Containerizing the Service

With the Service now supporting tests, we can grow more confident in our ability to:

  • Identify potential stability issues.

  • Catch potential regressions if future changes introduce unintended side-effects.

  • Support greater collaboration within members of a team, since onboarding new members does not put stability or resiliency of production Services at risk.

This not only allows us to iterate faster on enhancements moving forward, it also means we can grow more confident deploying our Service to a larger number of Users.

To this end, we can consider including our feature as a Docker container so it can easily be deployed into production environments, and scaled horizontally or vertically based on the end User’s cases. In the spirit of this series, we’ll opt for Linux-based Docker containers for convenience, but know that Windows environments could have served just as well.

Writing Docker containers

Let’s start by including the extension implementing our service into a Dockerfile extending the official Omniverse Kit image available from NVIDIA’s NGC.

Note

If you are not already set up to use NGC, you may wish to consult our guide about Containerizing Omniverse Services to quickly get started.

Once set up, let’s simply copy our extension into a Kit container (assuming the Dockerfile is located at the root of your project):

Dockerfile
 1# syntax=docker/dockerfile:1
 2
 3# Use the official Omniverse Kit container image available from NGC.
 4#
 5# Note that while we expect the Service we created to be stable across multiple versions of the Omniverse Kit
 6# application, it may be advisable to specify a version number nonetheless in order to ensure that our container will
 7# be built against a known good version of the application. Otherwise, it is also possible to use the `:latest` tag to
 8# rely on the most recent version available at the time of building.
 9#
10# This can additionally be beneficial if building multiple containers for various different projects, as Docker layers
11# can be cached and reused, thus limiting storage requirements.
12FROM nvcr.io/nvidia/omniverse/kit:104.0.0
13
14
15# Include labels from the "Open Container Initiative" (OCI) to document the features of the container. This is useful
16# when distributing the container, especially once the number of Services you have available start increasing as you
17# author more of them over time:
18LABEL \
19    org.opencontainers.image.base.name="nvcr.io/nvidia/omniverse/kit:104.0.0" \
20    org.opencontainers.image.title="Viewport Capture Service" \
21    org.opencontainers.image.description="Example of an Omniverse viewport capture Service"
22
23
24# Let's copy our extension in a location where we can easily collect any extensions we may wish to bundle with our
25# container:
26COPY ./exts/omni.services.example.viewport_capture.core /opt/nvidia/omniverse/services/
27
28# Launch an instance of Omniverse Kit, mapping the folder where we copied our extension before enabling it:
29ENTRYPOINT [ \
30    "/opt/nvidia/omniverse/kit-sdk-launcher/kit", \
31        "--ext-folder", "/opt/nvidia/omniverse/services/", \
32        "--enable", "omni.services.example.viewport_capture.core", \
33        "--allow-root", \
34        "--no-window", \
35]
36
37# Expose ports used by the HTTP server bundled in Omniverse Kit and used for the Services stack:
38EXPOSE 8011/tcp
39
40# Perform health-check on the container at regular interval, ignoring any false-negative results that may arise within
41# the first 10 minutes due to the application potentially not being responsive because of application launch sequence,
42# during which the warm-up and shader cache generation may cause it to miss check-ins:
43HEALTHCHECK \
44    --start-period=10m \
45    --interval=5m \
46    --timeout=30s \
47    --retries=3 \
48    CMD curl --fail http://localhost:8011/docs || exit 1

To build and execute this container, all that is required is then to execute the following from a terminal:

docker build -t capture-stage-service .
docker run -it -p 8011:8011 capture-stage-service:latest

Note

Note that for brevity, we have assumed that for the workflows demonstrated in this article series, the incoming request would feature USD stages available on Nucleus servers reachable by the instance of our Omniverse application.
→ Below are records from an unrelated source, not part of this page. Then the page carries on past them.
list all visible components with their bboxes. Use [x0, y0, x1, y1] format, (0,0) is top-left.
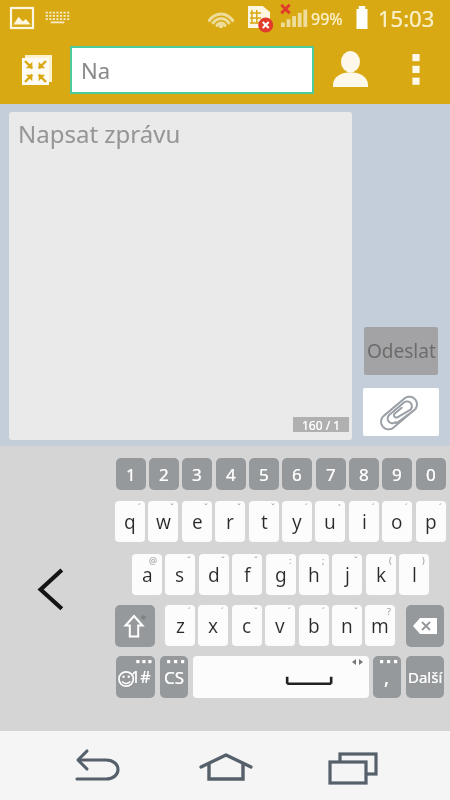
button[interactable]: 4	[216, 458, 246, 490]
staticText: ´	[439, 501, 442, 513]
button[interactable]: u	[315, 501, 345, 542]
staticText: ´	[188, 605, 191, 617]
staticText: 2	[159, 463, 169, 486]
button[interactable]: Attach	[363, 388, 439, 436]
staticText: ˇ	[187, 554, 191, 566]
button[interactable]: g	[266, 554, 296, 595]
button[interactable]: Recents	[317, 743, 389, 791]
staticText: Napsat zprávu	[18, 117, 181, 150]
button[interactable]: t	[249, 501, 279, 542]
staticText: ´	[405, 501, 408, 513]
staticText: i	[362, 509, 367, 535]
staticText: ˇ	[170, 501, 174, 513]
staticText: r	[226, 509, 234, 535]
button[interactable]: Napsat zprávu	[9, 112, 352, 440]
staticText: o	[391, 509, 403, 535]
staticText: k	[376, 562, 387, 588]
staticText: 160 / 1	[302, 417, 341, 432]
button[interactable]: o	[382, 501, 412, 542]
staticText: 1#	[131, 666, 151, 688]
staticText: x	[208, 613, 219, 639]
button[interactable]: Shift	[115, 605, 155, 647]
staticText: ?	[387, 605, 391, 617]
button[interactable]: c	[232, 605, 262, 646]
button[interactable]: 2	[149, 458, 179, 490]
button[interactable]: b	[299, 605, 329, 646]
staticText: ´	[138, 501, 141, 513]
button[interactable]: x	[198, 605, 228, 646]
button[interactable]: j	[332, 554, 362, 595]
button[interactable]: Contacts	[325, 44, 376, 94]
staticText: ´	[221, 605, 224, 617]
staticText: 5	[259, 463, 269, 486]
staticText: 6	[292, 463, 302, 486]
staticText: 3	[192, 463, 202, 486]
button[interactable]: l	[399, 554, 429, 595]
button[interactable]: Previous	[32, 562, 74, 614]
staticText: q	[124, 509, 136, 535]
button[interactable]: 9	[382, 458, 412, 490]
staticText: ´	[305, 501, 308, 513]
button[interactable]: w	[148, 501, 178, 542]
button[interactable]: r	[215, 501, 245, 542]
staticText: t	[261, 509, 268, 535]
button[interactable]: 7	[316, 458, 346, 490]
staticText: 0	[426, 463, 436, 486]
button[interactable]: 3	[182, 458, 212, 490]
button[interactable]: 5	[249, 458, 279, 490]
button[interactable]: z	[165, 605, 195, 646]
button[interactable]: f	[232, 554, 262, 595]
button[interactable]: Symbols	[116, 656, 155, 698]
staticText: Další	[408, 667, 443, 687]
staticText: c	[242, 613, 252, 639]
button[interactable]: i	[349, 501, 379, 542]
button[interactable]: CS	[160, 656, 188, 698]
staticText: h	[308, 562, 320, 588]
button[interactable]: k	[366, 554, 396, 595]
button[interactable]: Backspace	[406, 605, 444, 647]
staticText: ˇ	[354, 554, 358, 566]
button[interactable]: n	[332, 605, 362, 646]
button[interactable]: Collapse	[15, 49, 55, 89]
button[interactable]: v	[265, 605, 295, 646]
button[interactable]: s	[165, 554, 195, 595]
staticText: p	[425, 509, 437, 535]
button[interactable]: Na	[70, 46, 314, 94]
staticText: ˇ	[237, 501, 241, 513]
staticText: 99%	[311, 8, 343, 30]
button[interactable]: More options	[398, 44, 434, 94]
staticText: m	[371, 613, 389, 639]
button[interactable]: d	[199, 554, 229, 595]
staticText: 9	[392, 463, 402, 486]
staticText: @	[149, 554, 158, 566]
staticText: Na	[81, 55, 111, 85]
staticText: w	[156, 509, 171, 535]
button[interactable]: a	[132, 554, 162, 595]
button[interactable]: Odeslat	[364, 327, 438, 375]
staticText: ´	[372, 501, 375, 513]
button[interactable]: Další	[406, 656, 444, 698]
button[interactable]: 8	[349, 458, 379, 490]
button[interactable]: p	[416, 501, 446, 542]
staticText: d	[208, 562, 220, 588]
button[interactable]: h	[299, 554, 329, 595]
button[interactable]: Back	[65, 743, 137, 791]
button[interactable]: 6	[282, 458, 312, 490]
staticText: ˇ	[254, 605, 258, 617]
button[interactable]: e	[182, 501, 212, 542]
staticText: z	[176, 613, 185, 639]
staticText: e	[192, 509, 203, 535]
staticText: ;	[322, 554, 325, 566]
button[interactable]: y	[282, 501, 312, 542]
staticText: ´	[322, 605, 325, 617]
button[interactable]: 1	[116, 458, 146, 490]
button[interactable]: Space	[193, 656, 369, 698]
button[interactable]: m	[365, 605, 395, 646]
button[interactable]: 0	[416, 458, 446, 490]
staticText: CS	[164, 666, 185, 689]
button[interactable]: ,	[373, 656, 401, 698]
button[interactable]: Home	[190, 743, 262, 791]
staticText: u	[324, 509, 336, 535]
button[interactable]: q	[115, 501, 145, 542]
staticText: 1	[126, 463, 136, 486]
For more details on the configuration options of Nucleus servers, consult the section about deploying Nucleus to production.

About container startup times

Please note that containers do not come bundled with application or shader caches, as these are closely tied to the driver, GPU and Omniverse build that are used.

As a result, containers interfacing with the GPU will require some time to complete their initialization process during their initial launch, as the caches are generated and the application is being warmed up. In cases where the container will be repeatedly running on the same known driver/GPU hardware combination, it may be worth running the container a first time to perform a warm-up process before using a docker commit to capture the state of the container.

This will significantly reduce the startup time of the container for subsequent executions of the container on the same driver/GPU combination.

Conclusion

And there you have it! A Docker container with our Service, ready to be deployed.